• **Exercise objective**:
Restate all the entries exactly as they appear, apart from the pictures.

Stored data entries:
********************

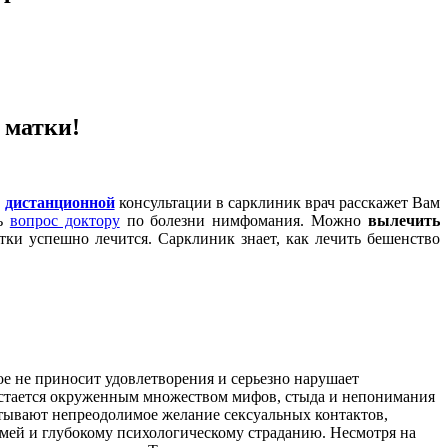
 матки!
и
дистанционной
консультации в сарклиник врач расскажет Вам
ть
вопрос доктору
по болезни нимфомания. Можно
вылечить
ки успешно лечится. Сарклиник знает, как лечить бешенство
е не приносит удовлетворения и серьезно нарушает
 остается окруженным множеством мифов, стыда и непонимания
тывают непреодолимое желание сексуальных контактов,
семей и глубокому психологическому страданию. Несмотря на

********************

• **Result of this exercise**:
 матки!
и
дистанционной
консультации в сарклиник врач расскажет Вам
ть
вопрос доктору
по болезни нимфомания. Можно
вылечить
ки успешно лечится. Сарклиник знает, как лечить бешенство
е не приносит удовлетворения и серьезно нарушает
 остается окруженным множеством мифов, стыда и непонимания
тывают непреодолимое желание сексуальных контактов,
семей и глубокому психологическому страданию. Несмотря на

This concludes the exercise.